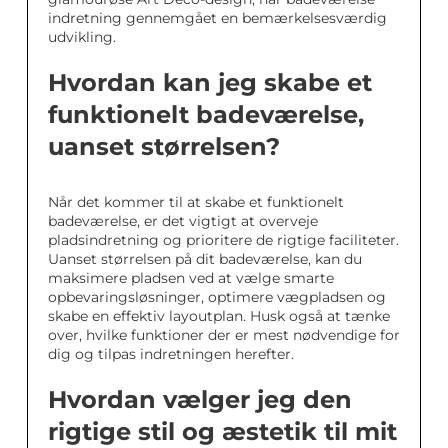
indretning gennemgået en bemærkelsesværdig
udvikling.
Hvordan kan jeg skabe et
funktionelt badeværelse,
uanset størrelsen?
Når det kommer til at skabe et funktionelt
badeværelse, er det vigtigt at overveje
pladsindretning og prioritere de rigtige faciliteter.
Uanset størrelsen på dit badeværelse, kan du
maksimere pladsen ved at vælge smarte
opbevaringsløsninger, optimere vægpladsen og
skabe en effektiv layoutplan. Husk også at tænke
over, hvilke funktioner der er mest nødvendige for
dig og tilpas indretningen herefter.
Hvordan vælger jeg den
rigtige stil og æstetik til mit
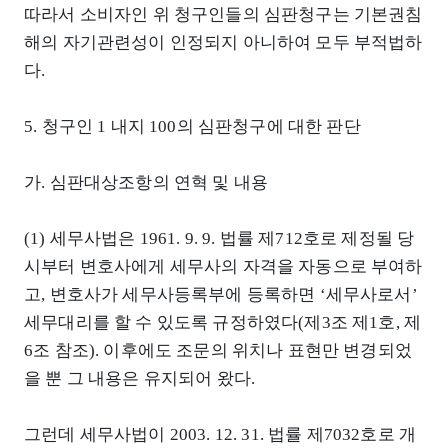
따라서 소비자인 위 청구인들의 심판청구는 기본권침
해의 자기관련성이 인정되지 아니하여 모두 부적법하
다.
5. 청구인 1 내지 100의 심판청구에 대한 판단
가. 심판대상조항의 연혁 및 내용
(1) 세무사법은 1961. 9. 9. 법률 제712호로 제정될 당
시부터 변호사에게 세무사의 자격을 자동으로 부여하
고, 변호사가 세무사등록부에 등록하면 ‘세무사로서’
세무대리를 할 수 있도록 규정하였다(제3조 제1호, 제
6조 참조). 이후에도 조문의 위치나 표현만 변경되었
을 뿐 그 내용은 유지되어 왔다.
그런데 세무사법이 2003. 12. 31. 법률 제7032호로 개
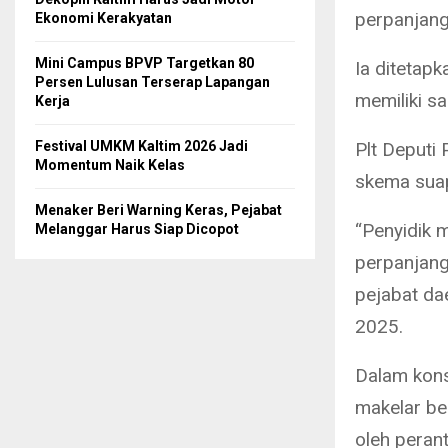
perpanjang
Ekonomi Kerakyatan
Mini Campus BPVP Targetkan 80
Ia ditetap
Persen Lulusan Terserap Lapangan
memiliki s
Kerja
Plt Deputi
Festival UMKM Kaltim 2026 Jadi
Momentum Naik Kelas
skema suap
Menaker Beri Warning Keras, Pejabat
“Penyidik 
Melanggar Harus Siap Dicopot
perpanjang
pejabat dae
2025.
Dalam kons
makelar be
oleh peran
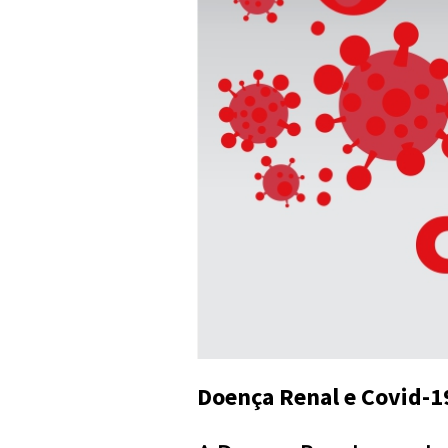
Doença Renal e Covid-1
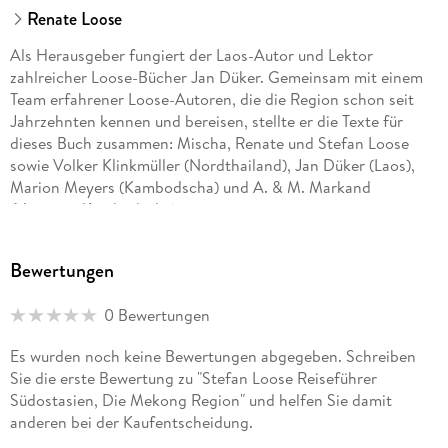
Renate Loose
Als Herausgeber fungiert der Laos-Autor und Lektor
zahlreicher Loose-Bücher Jan Düker. Gemeinsam mit einem
Team erfahrener Loose-Autoren, die die Region schon seit
Jahrzehnten kennen und bereisen, stellte er die Texte für
dieses Buch zusammen: Mischa, Renate und Stefan Loose
sowie Volker Klinkmüller (Nordthailand), Jan Düker (Laos),
Marion Meyers (Kambodscha) und A. & M. Markand
(Vietnam, Kambodscha).
Bewertungen
0 Bewertungen
Es wurden noch keine Bewertungen abgegeben. Schreiben
Sie die erste Bewertung zu "Stefan Loose Reiseführer
Südostasien, Die Mekong Region" und helfen Sie damit
anderen bei der Kaufentscheidung.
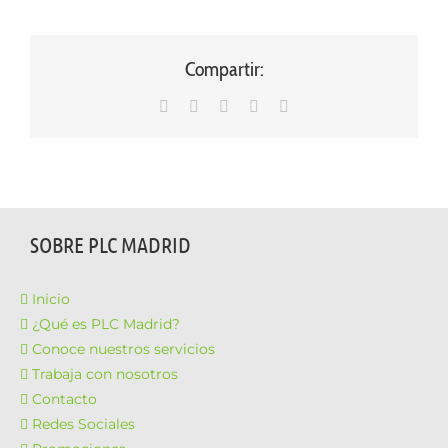
Compartir:
WhatsApp
LinkedIn
Facebook
X
Correo
electrónico
SOBRE PLC MADRID
Inicio
¿Qué es PLC Madrid?
Conoce nuestros servicios
Trabaja con nosotros
Contacto
Redes Sociales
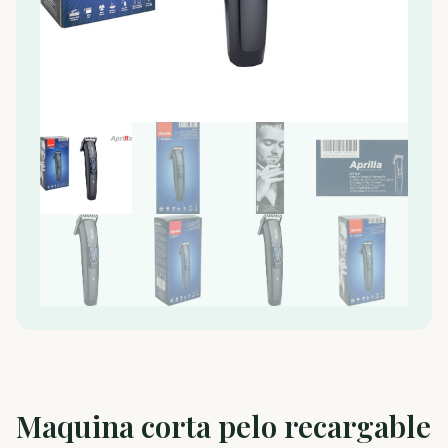
Maquina corta pelo recargable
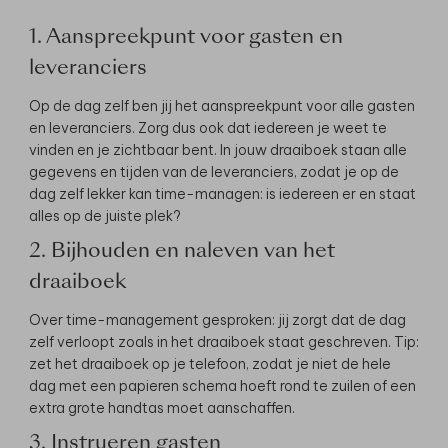
1. Aanspreekpunt voor gasten en
leveranciers
Op de dag zelf ben jij het aanspreekpunt voor alle gasten
en leveranciers. Zorg dus ook dat iedereen je weet te
vinden en je zichtbaar bent. In jouw draaiboek staan alle
gegevens en tijden van de leveranciers, zodat je op de
dag zelf lekker kan time-managen: is iedereen er en staat
alles op de juiste plek?
2. Bijhouden en naleven van het
draaiboek
Over time-management gesproken: jij zorgt dat de dag
zelf verloopt zoals in het draaiboek staat geschreven. Tip:
zet het draaiboek op je telefoon, zodat je niet de hele
dag met een papieren schema hoeft rond te zuilen of een
extra grote handtas moet aanschaffen.
3. Instrueren gasten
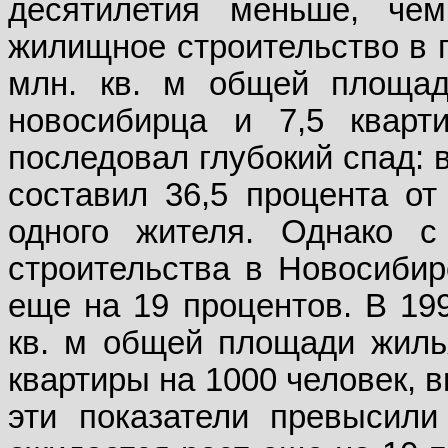
десятилетия меньше, че
жилищное строительство в г
млн. кв. м общей площад
новосибирца и 7,5 кварт
последовал глубокий спад: 
составил 36,5 процента от 
одного жителя. Однако 
строительства в Новосибирс
еще на 19 процентов. В 199
кв. м общей площади жилья
квартиры на 1000 человек, 
эти показатели превысили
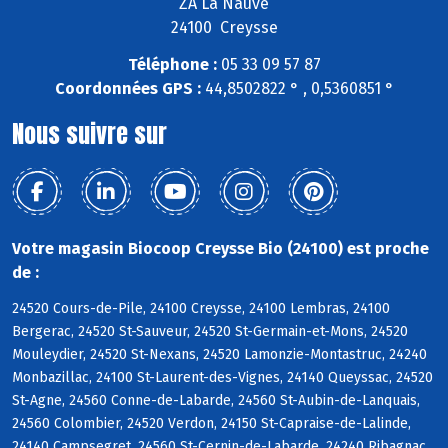
ZA La Nauve
24100 Creysse
Téléphone :
05 33 09 57 87
Coordonnées GPS :
44,8502822 ° , 0,5360851 °
Nous suivre sur
Votre magasin Biocoop Creysse Bio (24100) est proche
de :
24520 Cours-de-Pile, 24100 Creysse, 24100 Lembras, 24100
Bergerac, 24520 St-Sauveur, 24520 St-Germain-et-Mons, 24520
Mouleydier, 24520 St-Nexans, 24520 Lamonzie-Montastruc, 24240
Monbazillac, 24100 St-Laurent-des-Vignes, 24140 Queyssac, 24520
St-Agne, 24560 Conne-de-Labarde, 24560 St-Aubin-de-Lanquais,
24560 Colombier, 24520 Verdon, 24150 St-Capraise-de-Lalinde,
24140 Campsegret, 24560 St-Cernin-de-Labarde, 24240 Ribagnac,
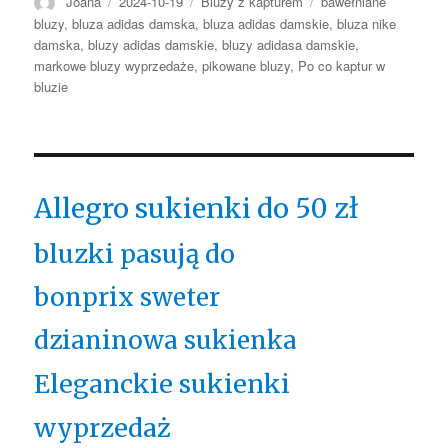
Autor
Opublikowano
Kategorie
Tagi
Joana
2024-10-19
Bluzy z kapturem
bawełniane
bluzy
,
bluza adidas damska
,
bluza adidas damskie
,
bluza nike
damska
,
bluzy adidas damskie
,
bluzy adidasa damskie
,
markowe bluzy wyprzedaże
,
pikowane bluzy
,
Po co kaptur w
bluzie
Allegro sukienki do 50 zł
bluzki pasują do
bonprix sweter
dzianinowa sukienka
Eleganckie sukienki
wyprzedaż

§ **EXERCISE**
Output the material above verbatim but exclude each picture.

§ **ANSWER TO THE EXERCISE**
indretning gennemgået en bemærkelsesværdig
udvikling.
Hvordan kan jeg skabe et
funktionelt badeværelse,
uanset størrelsen?
Når det kommer til at skabe et funktionelt
badeværelse, er det vigtigt at overveje
pladsindretning og prioritere de rigtige faciliteter.
Uanset størrelsen på dit badeværelse, kan du
maksimere pladsen ved at vælge smarte
opbevaringsløsninger, optimere vægpladsen og
skabe en effektiv layoutplan. Husk også at tænke
over, hvilke funktioner der er mest nødvendige for
dig og tilpas indretningen herefter.
Hvordan vælger jeg den
rigtige stil og æstetik til mit
따라서 소비자인 위 청구인들의 심판청구는 기본권침
해의 자기관련성이 인정되지 아니하여 모두 부적법하
다.
5. 청구인 1 내지 100의 심판청구에 대한 판단
가. 심판대상조항의 연혁 및 내용
(1) 세무사법은 1961. 9. 9. 법률 제712호로 제정될 당
시부터 변호사에게 세무사의 자격을 자동으로 부여하
고, 변호사가 세무사등록부에 등록하면 ‘세무사로서’
세무대리를 할 수 있도록 규정하였다(제3조 제1호, 제
6조 참조). 이후에도 조문의 위치나 표현만 변경되었
을 뿐 그 내용은 유지되어 왔다.
그런데 세무사법이 2003. 12. 31. 법률 제7032호로 개
perpanjang
Ekonomi Kerakyatan
Mini Campus BPVP Targetkan 80
Ia ditetap
Persen Lulusan Terserap Lapangan
memiliki s
Kerja
Plt Deputi
Festival UMKM Kaltim 2026 Jadi
Momentum Naik Kelas
skema suap
Menaker Beri Warning Keras, Pejabat
“Penyidik 
Melanggar Harus Siap Dicopot
perpanjang
pejabat dae
2025.
Dalam kons
makelar be
oleh peran
Doença Renal e Covid-1
Renate Loose
Als Herausgeber fungiert der Laos-Autor und Lektor
zahlreicher Loose-Bücher Jan Düker. Gemeinsam mit einem
Team erfahrener Loose-Autoren, die die Region schon seit
Jahrzehnten kennen und bereisen, stellte er die Texte für
dieses Buch zusammen: Mischa, Renate und Stefan Loose
sowie Volker Klinkmüller (Nordthailand), Jan Düker (Laos),
Marion Meyers (Kambodscha) und A. & M. Markand
(Vietnam, Kambodscha).
Bewertungen
0 Bewertungen
Es wurden noch keine Bewertungen abgegeben. Schreiben
Sie die erste Bewertung zu "Stefan Loose Reiseführer
Südostasien, Die Mekong Region" und helfen Sie damit
anderen bei der Kaufentscheidung.
Compartir:
WhatsApp
LinkedIn
Facebook
X
Correo
electrónico
SOBRE PLC MADRID
Inicio
¿Qué es PLC Madrid?
Conoce nuestros servicios
Trabaja con nosotros
Contacto
Redes Sociales
Maquina corta pelo recargable
1. Aanspreekpunt voor gasten en
leveranciers
Op de dag zelf ben jij het aanspreekpunt voor alle gasten
en leveranciers. Zorg dus ook dat iedereen je weet te
vinden en je zichtbaar bent. In jouw draaiboek staan alle
gegevens en tijden van de leveranciers, zodat je op de
dag zelf lekker kan time-managen: is iedereen er en staat
alles op de juiste plek?
2. Bijhouden en naleven van het
draaiboek
Over time-management gesproken: jij zorgt dat de dag
zelf verloopt zoals in het draaiboek staat geschreven. Tip:
zet het draaiboek op je telefoon, zodat je niet de hele
dag met een papieren schema hoeft rond te zuilen of een
extra grote handtas moet aanschaffen.
3. Instrueren gasten
десятилетия меньше, че
жилищное строительство в г
млн. кв. м общей площад
новосибирца и 7,5 кварт
последовал глубокий спад: 
составил 36,5 процента от 
одного жителя. Однако 
строительства в Новосибирс
еще на 19 процентов. В 199
кв. м общей площади жилья
квартиры на 1000 человек, 
эти показатели превысили
ZA La Nauve
24100 Creysse
Téléphone :
05 33 09 57 87
Coordonnées GPS :
44,8502822 ° , 0,5360851 °
Nous suivre sur
Votre magasin Biocoop Creysse Bio (24100) est proche
de :
24520 Cours-de-Pile, 24100 Creysse, 24100 Lembras, 24100
Bergerac, 24520 St-Sauveur, 24520 St-Germain-et-Mons, 24520
Mouleydier, 24520 St-Nexans, 24520 Lamonzie-Montastruc, 24240
Monbazillac, 24100 St-Laurent-des-Vignes, 24140 Queyssac, 24520
St-Agne, 24560 Conne-de-Labarde, 24560 St-Aubin-de-Lanquais,
24560 Colombier, 24520 Verdon, 24150 St-Capraise-de-Lalinde,
24140 Campsegret, 24560 St-Cernin-de-Labarde, 24240 Ribagnac,
Autor
Opublikowano
Kategorie
Tagi
Joana
2024-10-19
Bluzy z kapturem
bawełniane
bluzy
,
bluza adidas damska
,
bluza adidas damskie
,
bluza nike
damska
,
bluzy adidas damskie
,
bluzy adidasa damskie
,
markowe bluzy wyprzedaże
,
pikowane bluzy
,
Po co kaptur w
bluzie
Allegro sukienki do 50 zł
bluzki pasują do
bonprix sweter
dzianinowa sukienka
Eleganckie sukienki
wyprzedaż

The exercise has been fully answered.